(Stored entries)
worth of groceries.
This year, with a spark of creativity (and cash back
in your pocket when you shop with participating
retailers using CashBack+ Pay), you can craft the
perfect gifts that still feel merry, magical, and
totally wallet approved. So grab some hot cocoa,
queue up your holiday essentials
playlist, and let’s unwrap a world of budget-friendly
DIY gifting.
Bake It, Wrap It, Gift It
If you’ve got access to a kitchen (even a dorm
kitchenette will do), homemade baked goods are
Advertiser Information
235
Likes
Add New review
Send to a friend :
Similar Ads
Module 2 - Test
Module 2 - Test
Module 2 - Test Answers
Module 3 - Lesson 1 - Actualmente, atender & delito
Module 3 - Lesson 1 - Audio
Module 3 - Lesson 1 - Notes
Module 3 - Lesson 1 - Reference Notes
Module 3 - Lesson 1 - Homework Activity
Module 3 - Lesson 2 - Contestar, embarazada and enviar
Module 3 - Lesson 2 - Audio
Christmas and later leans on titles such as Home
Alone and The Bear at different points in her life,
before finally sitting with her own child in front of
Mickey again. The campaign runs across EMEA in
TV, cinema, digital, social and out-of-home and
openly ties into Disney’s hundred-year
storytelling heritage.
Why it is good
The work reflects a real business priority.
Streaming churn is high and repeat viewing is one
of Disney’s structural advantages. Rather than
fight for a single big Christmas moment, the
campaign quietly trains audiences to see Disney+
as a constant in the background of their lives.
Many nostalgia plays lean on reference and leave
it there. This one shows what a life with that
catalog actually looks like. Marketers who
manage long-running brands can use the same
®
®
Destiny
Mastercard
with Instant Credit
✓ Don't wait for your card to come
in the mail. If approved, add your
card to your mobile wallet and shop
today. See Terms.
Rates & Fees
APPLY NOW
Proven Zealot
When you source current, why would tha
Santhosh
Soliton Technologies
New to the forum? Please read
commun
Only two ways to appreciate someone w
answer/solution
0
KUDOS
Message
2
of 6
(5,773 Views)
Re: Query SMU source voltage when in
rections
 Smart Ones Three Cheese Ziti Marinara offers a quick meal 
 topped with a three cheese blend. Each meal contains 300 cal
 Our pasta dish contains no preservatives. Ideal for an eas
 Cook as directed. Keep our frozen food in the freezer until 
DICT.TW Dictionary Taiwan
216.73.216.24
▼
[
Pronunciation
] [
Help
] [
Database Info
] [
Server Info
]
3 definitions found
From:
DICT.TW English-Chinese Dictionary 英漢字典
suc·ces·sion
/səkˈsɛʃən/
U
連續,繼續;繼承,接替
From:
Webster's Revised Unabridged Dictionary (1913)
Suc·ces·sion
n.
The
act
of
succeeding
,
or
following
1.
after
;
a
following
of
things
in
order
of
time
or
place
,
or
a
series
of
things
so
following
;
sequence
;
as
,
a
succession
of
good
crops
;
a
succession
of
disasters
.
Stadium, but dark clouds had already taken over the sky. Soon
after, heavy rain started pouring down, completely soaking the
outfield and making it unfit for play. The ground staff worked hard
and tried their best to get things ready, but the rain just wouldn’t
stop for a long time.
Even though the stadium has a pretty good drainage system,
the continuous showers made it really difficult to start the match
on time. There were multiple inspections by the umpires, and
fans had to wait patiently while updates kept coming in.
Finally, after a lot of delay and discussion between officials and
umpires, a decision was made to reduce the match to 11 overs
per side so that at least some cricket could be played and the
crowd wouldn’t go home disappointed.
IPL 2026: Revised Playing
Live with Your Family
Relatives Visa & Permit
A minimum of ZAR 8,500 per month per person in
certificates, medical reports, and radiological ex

## Exercise
Each record above is to be returned verbatim.

## Exercise solution
worth of groceries.
This year, with a spark of creativity (and cash back
in your pocket when you shop with participating
retailers using CashBack+ Pay), you can craft the
perfect gifts that still feel merry, magical, and
totally wallet approved. So grab some hot cocoa,
queue up your holiday essentials
playlist, and let’s unwrap a world of budget-friendly
DIY gifting.
Bake It, Wrap It, Gift It
If you’ve got access to a kitchen (even a dorm
kitchenette will do), homemade baked goods are
Advertiser Information
235
Likes
Add New review
Send to a friend :
Similar Ads
Module 2 - Test
Module 2 - Test
Module 2 - Test Answers
Module 3 - Lesson 1 - Actualmente, atender & delito
Module 3 - Lesson 1 - Audio
Module 3 - Lesson 1 - Notes
Module 3 - Lesson 1 - Reference Notes
Module 3 - Lesson 1 - Homework Activity
Module 3 - Lesson 2 - Contestar, embarazada and enviar
Module 3 - Lesson 2 - Audio
Christmas and later leans on titles such as Home
Alone and The Bear at different points in her life,
before finally sitting with her own child in front of
Mickey again. The campaign runs across EMEA in
TV, cinema, digital, social and out-of-home and
openly ties into Disney’s hundred-year
storytelling heritage.
Why it is good
The work reflects a real business priority.
Streaming churn is high and repeat viewing is one
of Disney’s structural advantages. Rather than
fight for a single big Christmas moment, the
campaign quietly trains audiences to see Disney+
as a constant in the background of their lives.
Many nostalgia plays lean on reference and leave
it there. This one shows what a life with that
catalog actually looks like. Marketers who
manage long-running brands can use the same
®
®
Destiny
Mastercard
with Instant Credit
✓ Don't wait for your card to come
in the mail. If approved, add your
card to your mobile wallet and shop
today. See Terms.
Rates & Fees
APPLY NOW
Proven Zealot
When you source current, why would tha
Santhosh
Soliton Technologies
New to the forum? Please read
commun
Only two ways to appreciate someone w
answer/solution
0
KUDOS
Message
2
of 6
(5,773 Views)
Re: Query SMU source voltage when in
rections
 Smart Ones Three Cheese Ziti Marinara offers a quick meal 
 topped with a three cheese blend. Each meal contains 300 cal
 Our pasta dish contains no preservatives. Ideal for an eas
 Cook as directed. Keep our frozen food in the freezer until 
DICT.TW Dictionary Taiwan
216.73.216.24
▼
[
Pronunciation
] [
Help
] [
Database Info
] [
Server Info
]
3 definitions found
From:
DICT.TW English-Chinese Dictionary 英漢字典
suc·ces·sion
/səkˈsɛʃən/
U
連續,繼續;繼承,接替
From:
Webster's Revised Unabridged Dictionary (1913)
Suc·ces·sion
n.
The
act
of
succeeding
,
or
following
1.
after
;
a
following
of
things
in
order
of
time
or
place
,
or
a
series
of
things
so
following
;
sequence
;
as
,
a
succession
of
good
crops
;
a
succession
of
disasters
.
Stadium, but dark clouds had already taken over the sky. Soon
after, heavy rain started pouring down, completely soaking the
outfield and making it unfit for play. The ground staff worked hard
and tried their best to get things ready, but the rain just wouldn’t
stop for a long time.
Even though the stadium has a pretty good drainage system,
the continuous showers made it really difficult to start the match
on time. There were multiple inspections by the umpires, and
fans had to wait patiently while updates kept coming in.
Finally, after a lot of delay and discussion between officials and
umpires, a decision was made to reduce the match to 11 overs
per side so that at least some cricket could be played and the
crowd wouldn’t go home disappointed.
IPL 2026: Revised Playing
Live with Your Family
Relatives Visa & Permit
A minimum of ZAR 8,500 per month per person in
certificates, medical reports, and radiological ex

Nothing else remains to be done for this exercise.